EXERCISE DETAILS:
Look through the data below for the line with "conséquences sur la" and the line with "detalhes divertidos do", then output those two and all lines in between, exactly as written.

· · ·

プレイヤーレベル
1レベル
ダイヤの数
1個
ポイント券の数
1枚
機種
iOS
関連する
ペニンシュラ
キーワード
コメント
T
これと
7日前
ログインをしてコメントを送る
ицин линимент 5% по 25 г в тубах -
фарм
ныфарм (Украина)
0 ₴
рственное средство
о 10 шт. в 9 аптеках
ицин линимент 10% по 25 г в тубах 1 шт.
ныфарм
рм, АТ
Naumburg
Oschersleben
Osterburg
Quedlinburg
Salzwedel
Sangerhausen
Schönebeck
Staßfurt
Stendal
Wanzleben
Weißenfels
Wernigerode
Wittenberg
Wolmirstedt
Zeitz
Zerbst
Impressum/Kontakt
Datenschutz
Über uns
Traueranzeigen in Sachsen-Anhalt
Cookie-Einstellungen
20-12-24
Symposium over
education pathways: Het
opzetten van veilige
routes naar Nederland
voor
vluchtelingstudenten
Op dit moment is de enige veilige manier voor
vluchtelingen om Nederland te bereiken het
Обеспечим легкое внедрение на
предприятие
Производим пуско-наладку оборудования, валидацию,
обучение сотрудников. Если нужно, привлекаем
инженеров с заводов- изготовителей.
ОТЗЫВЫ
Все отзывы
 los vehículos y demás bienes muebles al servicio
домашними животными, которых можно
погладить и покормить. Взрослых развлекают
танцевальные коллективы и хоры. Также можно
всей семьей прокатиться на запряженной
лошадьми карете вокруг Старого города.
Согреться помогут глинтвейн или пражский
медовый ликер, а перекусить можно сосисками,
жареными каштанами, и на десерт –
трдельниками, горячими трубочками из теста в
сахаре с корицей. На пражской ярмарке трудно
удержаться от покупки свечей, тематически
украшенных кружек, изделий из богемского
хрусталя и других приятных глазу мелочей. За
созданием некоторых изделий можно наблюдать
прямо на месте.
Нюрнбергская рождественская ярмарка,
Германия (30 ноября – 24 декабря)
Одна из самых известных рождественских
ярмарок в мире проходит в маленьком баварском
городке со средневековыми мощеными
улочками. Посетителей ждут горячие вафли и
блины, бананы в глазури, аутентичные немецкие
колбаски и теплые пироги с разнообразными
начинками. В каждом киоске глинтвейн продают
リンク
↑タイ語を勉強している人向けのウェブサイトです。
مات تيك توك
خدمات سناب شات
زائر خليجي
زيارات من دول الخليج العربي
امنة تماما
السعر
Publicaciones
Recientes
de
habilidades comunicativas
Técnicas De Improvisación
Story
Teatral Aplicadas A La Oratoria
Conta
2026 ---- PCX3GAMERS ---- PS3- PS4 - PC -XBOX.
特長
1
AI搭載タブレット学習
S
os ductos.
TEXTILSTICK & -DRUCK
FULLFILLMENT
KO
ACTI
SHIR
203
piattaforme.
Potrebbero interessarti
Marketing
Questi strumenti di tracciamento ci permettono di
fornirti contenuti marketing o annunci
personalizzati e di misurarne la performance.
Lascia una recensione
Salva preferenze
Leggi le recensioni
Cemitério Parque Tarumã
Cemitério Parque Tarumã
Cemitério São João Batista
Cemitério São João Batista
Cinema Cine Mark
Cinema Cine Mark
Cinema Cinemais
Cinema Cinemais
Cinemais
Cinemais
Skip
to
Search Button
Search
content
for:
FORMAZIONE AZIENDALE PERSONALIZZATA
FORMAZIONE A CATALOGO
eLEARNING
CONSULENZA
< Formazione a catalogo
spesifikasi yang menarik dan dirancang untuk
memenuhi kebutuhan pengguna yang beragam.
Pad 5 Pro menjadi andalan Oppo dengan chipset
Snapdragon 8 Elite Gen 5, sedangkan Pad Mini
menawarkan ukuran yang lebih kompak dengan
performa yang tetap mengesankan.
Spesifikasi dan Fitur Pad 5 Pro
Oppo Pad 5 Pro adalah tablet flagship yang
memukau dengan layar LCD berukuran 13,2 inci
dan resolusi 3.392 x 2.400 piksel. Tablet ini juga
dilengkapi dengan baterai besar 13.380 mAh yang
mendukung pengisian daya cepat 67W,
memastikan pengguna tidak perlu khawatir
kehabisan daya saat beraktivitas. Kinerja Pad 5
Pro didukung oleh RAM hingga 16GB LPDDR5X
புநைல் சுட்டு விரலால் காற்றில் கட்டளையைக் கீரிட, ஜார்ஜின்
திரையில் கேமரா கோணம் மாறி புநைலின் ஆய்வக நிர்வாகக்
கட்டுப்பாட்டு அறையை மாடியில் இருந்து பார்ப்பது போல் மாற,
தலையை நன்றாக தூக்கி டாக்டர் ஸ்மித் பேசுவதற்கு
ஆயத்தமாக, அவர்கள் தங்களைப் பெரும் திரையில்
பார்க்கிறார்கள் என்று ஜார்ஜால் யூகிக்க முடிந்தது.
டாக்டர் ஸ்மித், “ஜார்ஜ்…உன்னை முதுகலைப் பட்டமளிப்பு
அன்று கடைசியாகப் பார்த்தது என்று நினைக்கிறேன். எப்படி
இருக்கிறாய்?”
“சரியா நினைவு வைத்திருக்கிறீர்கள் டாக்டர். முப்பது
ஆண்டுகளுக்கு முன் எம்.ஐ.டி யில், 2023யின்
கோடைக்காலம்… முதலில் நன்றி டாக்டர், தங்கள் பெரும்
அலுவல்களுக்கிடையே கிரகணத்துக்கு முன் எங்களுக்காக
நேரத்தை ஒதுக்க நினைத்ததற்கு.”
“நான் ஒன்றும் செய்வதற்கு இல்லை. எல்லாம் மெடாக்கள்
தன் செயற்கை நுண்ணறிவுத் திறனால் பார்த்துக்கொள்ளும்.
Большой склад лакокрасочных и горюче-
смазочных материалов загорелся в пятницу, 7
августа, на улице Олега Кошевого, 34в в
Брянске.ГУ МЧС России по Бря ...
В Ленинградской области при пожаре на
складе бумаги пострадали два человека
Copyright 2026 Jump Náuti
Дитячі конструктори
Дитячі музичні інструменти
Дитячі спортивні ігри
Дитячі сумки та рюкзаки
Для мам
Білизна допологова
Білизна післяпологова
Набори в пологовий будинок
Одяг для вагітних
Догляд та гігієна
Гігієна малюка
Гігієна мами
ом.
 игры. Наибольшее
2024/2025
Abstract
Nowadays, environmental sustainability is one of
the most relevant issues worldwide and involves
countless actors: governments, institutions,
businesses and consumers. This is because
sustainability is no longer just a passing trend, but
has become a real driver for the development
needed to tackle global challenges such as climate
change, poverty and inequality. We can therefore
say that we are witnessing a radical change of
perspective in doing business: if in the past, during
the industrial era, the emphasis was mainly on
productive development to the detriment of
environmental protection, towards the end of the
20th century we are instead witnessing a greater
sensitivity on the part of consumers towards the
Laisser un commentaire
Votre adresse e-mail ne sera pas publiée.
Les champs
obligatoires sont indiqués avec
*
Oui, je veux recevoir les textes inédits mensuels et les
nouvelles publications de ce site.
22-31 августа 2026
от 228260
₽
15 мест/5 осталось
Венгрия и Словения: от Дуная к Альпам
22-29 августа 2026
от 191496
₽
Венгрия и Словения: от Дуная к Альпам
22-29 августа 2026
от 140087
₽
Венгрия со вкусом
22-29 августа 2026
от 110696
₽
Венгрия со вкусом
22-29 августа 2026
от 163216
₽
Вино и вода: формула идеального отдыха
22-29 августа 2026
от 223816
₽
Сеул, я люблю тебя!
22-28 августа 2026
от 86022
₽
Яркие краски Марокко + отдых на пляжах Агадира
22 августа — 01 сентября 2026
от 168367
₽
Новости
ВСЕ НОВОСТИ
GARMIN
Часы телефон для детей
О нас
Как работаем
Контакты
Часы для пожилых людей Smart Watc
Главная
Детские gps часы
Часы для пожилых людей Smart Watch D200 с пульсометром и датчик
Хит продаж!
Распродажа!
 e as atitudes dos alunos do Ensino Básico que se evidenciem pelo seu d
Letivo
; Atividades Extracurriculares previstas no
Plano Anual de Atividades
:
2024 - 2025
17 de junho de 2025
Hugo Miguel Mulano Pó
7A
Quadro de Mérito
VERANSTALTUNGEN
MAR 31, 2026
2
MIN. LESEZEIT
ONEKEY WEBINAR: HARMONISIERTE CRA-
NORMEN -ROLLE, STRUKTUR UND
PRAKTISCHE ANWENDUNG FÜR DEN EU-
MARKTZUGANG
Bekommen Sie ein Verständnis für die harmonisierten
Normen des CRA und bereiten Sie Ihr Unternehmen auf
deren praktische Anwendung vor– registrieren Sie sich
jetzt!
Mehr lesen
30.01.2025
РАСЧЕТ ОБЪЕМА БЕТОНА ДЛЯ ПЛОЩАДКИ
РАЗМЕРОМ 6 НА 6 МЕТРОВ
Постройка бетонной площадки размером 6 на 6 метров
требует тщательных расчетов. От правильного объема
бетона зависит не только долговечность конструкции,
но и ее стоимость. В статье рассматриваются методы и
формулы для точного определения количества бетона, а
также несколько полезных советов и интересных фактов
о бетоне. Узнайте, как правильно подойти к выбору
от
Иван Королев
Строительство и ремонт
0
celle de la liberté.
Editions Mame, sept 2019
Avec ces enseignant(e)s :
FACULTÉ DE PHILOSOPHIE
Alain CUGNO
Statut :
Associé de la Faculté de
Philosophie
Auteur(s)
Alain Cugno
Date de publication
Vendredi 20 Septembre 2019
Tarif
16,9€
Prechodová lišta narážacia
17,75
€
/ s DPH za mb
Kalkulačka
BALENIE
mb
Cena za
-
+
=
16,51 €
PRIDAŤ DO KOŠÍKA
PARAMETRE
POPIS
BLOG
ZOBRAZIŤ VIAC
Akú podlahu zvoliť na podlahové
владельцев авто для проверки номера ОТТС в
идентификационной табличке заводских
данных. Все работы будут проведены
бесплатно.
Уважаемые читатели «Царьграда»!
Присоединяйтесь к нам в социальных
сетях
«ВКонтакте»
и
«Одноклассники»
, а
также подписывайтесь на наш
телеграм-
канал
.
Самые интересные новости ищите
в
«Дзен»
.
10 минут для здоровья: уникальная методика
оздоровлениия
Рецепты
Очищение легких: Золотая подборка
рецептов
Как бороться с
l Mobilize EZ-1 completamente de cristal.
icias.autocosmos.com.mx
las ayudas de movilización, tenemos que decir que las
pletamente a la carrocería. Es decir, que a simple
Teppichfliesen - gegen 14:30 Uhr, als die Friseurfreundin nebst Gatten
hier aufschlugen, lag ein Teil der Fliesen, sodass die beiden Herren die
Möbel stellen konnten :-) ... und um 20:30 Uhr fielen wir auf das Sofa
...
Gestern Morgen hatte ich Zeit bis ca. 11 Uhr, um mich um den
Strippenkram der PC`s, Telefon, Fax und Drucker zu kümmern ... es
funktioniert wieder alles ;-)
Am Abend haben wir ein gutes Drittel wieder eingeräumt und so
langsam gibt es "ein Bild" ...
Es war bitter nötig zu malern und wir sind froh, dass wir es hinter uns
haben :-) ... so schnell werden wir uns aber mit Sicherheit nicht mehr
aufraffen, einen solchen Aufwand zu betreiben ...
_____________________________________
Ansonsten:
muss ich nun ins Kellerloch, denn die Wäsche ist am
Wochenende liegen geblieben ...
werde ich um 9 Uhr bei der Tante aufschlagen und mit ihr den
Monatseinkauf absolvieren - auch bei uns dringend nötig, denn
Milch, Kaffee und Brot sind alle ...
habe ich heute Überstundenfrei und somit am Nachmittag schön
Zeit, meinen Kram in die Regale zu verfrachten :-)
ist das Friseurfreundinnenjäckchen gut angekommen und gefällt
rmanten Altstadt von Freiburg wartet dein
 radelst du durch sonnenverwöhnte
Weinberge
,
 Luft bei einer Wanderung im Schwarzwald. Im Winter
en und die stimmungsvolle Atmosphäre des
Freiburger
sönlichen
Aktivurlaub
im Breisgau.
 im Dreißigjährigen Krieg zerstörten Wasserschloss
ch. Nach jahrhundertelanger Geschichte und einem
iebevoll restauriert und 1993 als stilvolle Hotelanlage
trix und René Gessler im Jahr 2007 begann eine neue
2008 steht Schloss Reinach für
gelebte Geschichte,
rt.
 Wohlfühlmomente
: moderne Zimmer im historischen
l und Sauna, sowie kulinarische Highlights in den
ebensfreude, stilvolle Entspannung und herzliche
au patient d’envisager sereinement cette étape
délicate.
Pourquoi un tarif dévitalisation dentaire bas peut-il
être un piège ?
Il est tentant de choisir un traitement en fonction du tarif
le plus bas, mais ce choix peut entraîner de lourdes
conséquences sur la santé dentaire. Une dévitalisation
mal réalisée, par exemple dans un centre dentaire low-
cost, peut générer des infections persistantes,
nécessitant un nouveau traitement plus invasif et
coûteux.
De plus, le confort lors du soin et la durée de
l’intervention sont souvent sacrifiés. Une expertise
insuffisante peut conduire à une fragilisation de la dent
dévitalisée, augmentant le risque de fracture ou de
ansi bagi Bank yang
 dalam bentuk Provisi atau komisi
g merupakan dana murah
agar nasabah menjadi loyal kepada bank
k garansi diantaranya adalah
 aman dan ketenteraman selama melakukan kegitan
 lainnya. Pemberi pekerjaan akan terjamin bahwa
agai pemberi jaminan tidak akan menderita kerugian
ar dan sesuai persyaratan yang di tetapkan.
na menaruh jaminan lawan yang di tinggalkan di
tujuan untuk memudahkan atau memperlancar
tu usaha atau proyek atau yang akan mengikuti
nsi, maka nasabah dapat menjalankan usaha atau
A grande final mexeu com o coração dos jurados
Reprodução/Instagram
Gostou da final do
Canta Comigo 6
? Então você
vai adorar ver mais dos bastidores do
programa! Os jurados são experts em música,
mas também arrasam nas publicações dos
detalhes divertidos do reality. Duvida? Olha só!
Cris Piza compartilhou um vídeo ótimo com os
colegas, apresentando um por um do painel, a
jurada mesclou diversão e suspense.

· · ·

EXPECTED ANSWER:
conséquences sur la santé dentaire. Une dévitalisation
mal réalisée, par exemple dans un centre dentaire low-
cost, peut générer des infections persistantes,
nécessitant un nouveau traitement plus invasif et
coûteux.
De plus, le confort lors du soin et la durée de
l’intervention sont souvent sacrifiés. Une expertise
insuffisante peut conduire à une fragilisation de la dent
dévitalisée, augmentant le risque de fracture ou de
ansi bagi Bank yang
 dalam bentuk Provisi atau komisi
g merupakan dana murah
agar nasabah menjadi loyal kepada bank
k garansi diantaranya adalah
 aman dan ketenteraman selama melakukan kegitan
 lainnya. Pemberi pekerjaan akan terjamin bahwa
agai pemberi jaminan tidak akan menderita kerugian
ar dan sesuai persyaratan yang di tetapkan.
na menaruh jaminan lawan yang di tinggalkan di
tujuan untuk memudahkan atau memperlancar
tu usaha atau proyek atau yang akan mengikuti
nsi, maka nasabah dapat menjalankan usaha atau
A grande final mexeu com o coração dos jurados
Reprodução/Instagram
Gostou da final do
Canta Comigo 6
? Então você
vai adorar ver mais dos bastidores do
programa! Os jurados são experts em música,
mas também arrasam nas publicações dos
detalhes divertidos do reality. Duvida? Olha só!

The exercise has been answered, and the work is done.